Chance the Rapper Files Countersuit Against Former Manager
The artist calls ex-colleague Pat Corcoran's initial lawsuit "groundless and insulting"
Published Feb 24, 2021Last December, Chance the Rapper's former manager Pat Corcoran (a.k.a Pat the Manager) sued the artist for breach of contract. Now, Chance has responded, seeking to dismiss the majority of the claims made by his former associate while filing a complaint of his own.
The Chicago Tribune reports that the rapper, born Chancelor Bennett, filed the countersuit in an Illinois court on February 19, alleging that "Corcoran repeatedly breached his fiduciary responsibilities to Mr. Bennett by trading on Mr. Bennett's good name for his own benefit, diverting business opportunities to his separate companies, and demanding and accepting kickbacks as the 'price' of doing business with the Mr. Bennett."
The suit alleges that Corcoran used Bennett's name to promote his own wine company (No Fine Print) and record label (Nice Work, f.k.a. Haight Brand).
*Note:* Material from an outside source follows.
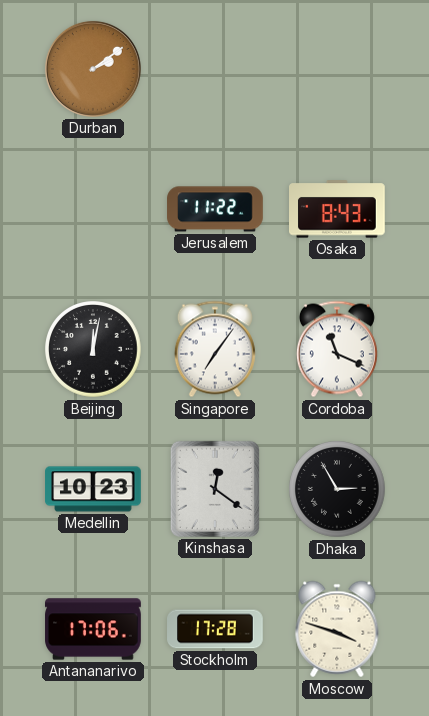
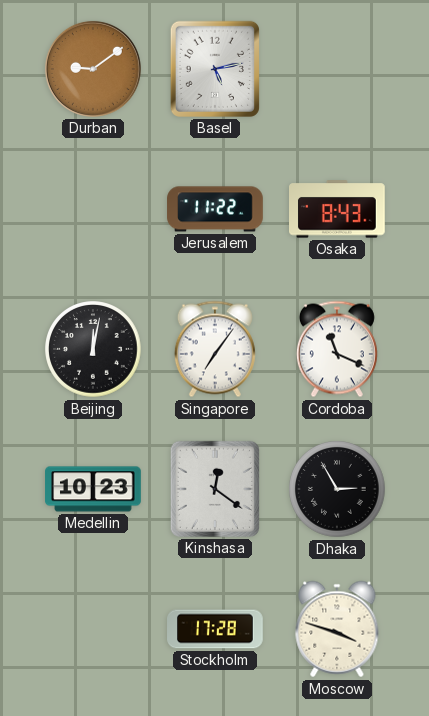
Durban: 2:09 -> 9:09
Basel: none -> 5:13
Antananarivo: 17:06 -> none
Regarding the former, in which Bennett is not involved, the suit claims that Corcoran suggested to touring giant Live Nation that the company "would have a much better chance of getting to promote a tour involving Mr. Bennett if it agreed to buy wine from Mr. Corcoran."
Live Nation agreed to buy wine from No Fine Print, and Bennett subsequently announced a tour, though the suit claims the artist was unaware of the deal at the time, noting, "Mr. Corcoran's conduct violated his fiduciary duties to Mr. Bennett."
Bennett also claims in the suit that Corcoran "[botched]...the exclusive presale of vinyl and CD copies" of 2012's 10 Day, 2013's Acid Rap, 2016's Coloring Book and the then-unreleased The Big Day, claiming he "did not secure a single copy" of the aforementioned projects before launching pre-orders.
The suit reads that the inability to fill orders "created a bottleneck under which any customer with vinyl as part of his or her order did not receive any part of the order," giving the artist "no choice but to issue refunds and provide free merchandise, all at a cost to Mr. Bennett of more than $1 million."
Pitchfork reports that in Corcoran's lawsuit, he claims the vinyl releases were planned by both himself and Bennett, only to have said plan "suddenly halted at the last minute after [Bennett's brother] Taylor Bennett unilaterally decided that he disagreed with the sale and distribution strategy."
Corcoran added, "This abrupt shift put a halt on the production of the goods and fulfillment of orders, which could only be lifted through express authorization of [Chance the Rapper]."
Further claims made by Bennett against Corcoran include "[inserting] his own company into the co-producer role" of a potential film project with Metro-Goldwyn-Mayer, [extorting] kickbacks from merchandise vendors by threatening that Mr. Bennett's businesses would not hire the vendor."
Bennett is suing Corcoran for breach of fiduciary duty, tortious interference with prospective economic advantage, and breach of contract. For each count, Chance is seeking at least $1 million in damages.
Corcoran and Pat the Manager LLC shared the following statement with Pitchfork on Bennett's countersuit:
Rather than confront the substance of Pat the Manager's claims, the defendants have elected to attack Mr. Corcoran's character and rewrite history. The aspersions cast by the Chance camp are offensive and do not reflect the reality of the relationship that Mr. Corcoran and Mr. Bennett developed over many years of collaboration. The results of the pair's fruitful teamwork — and the contrasting results when Mr. Corcoran was sidelined—are evident to the public. Mr. Corcoran is proud of the work he did on Mr. Bennett's behalf, and is proud of the work he continues to perform for other talented artists. Mr. Corcoran looks forward to presenting his claims and airing out the defendants' baseless accusations in court.
Corcoran, who was fired by the Bennett family on April 27, 2020, first sued the artist for breach of contract, unjust enrichment and violation of the Illinois Sales Representative Act." It was also alleged that Bennett "refused to pay Corcoran the amounts Corcoran is fairly owed under the parties' long-standing agreement and well-settled course of conduct," though a statement shared with Pitchfork by Bennett's lawyers says otherwise:
Mr. Corcoran has been paid in full under his management services contract with Mr. Bennett. Yet he chose to file a groundless and insulting lawsuit that ignores his own improper self-dealing and incompetence," Bennett's attorneys said in a statement to the Tribune. "Mr. Bennett has moved to dismiss the majority of that meritless lawsuit, and filed his own lawsuit to remedy the harm that Mr. Corcoran caused through his breaches of duty. Mr. Bennett trusts the legal system to reveal the truth of the parties' relationship in due course.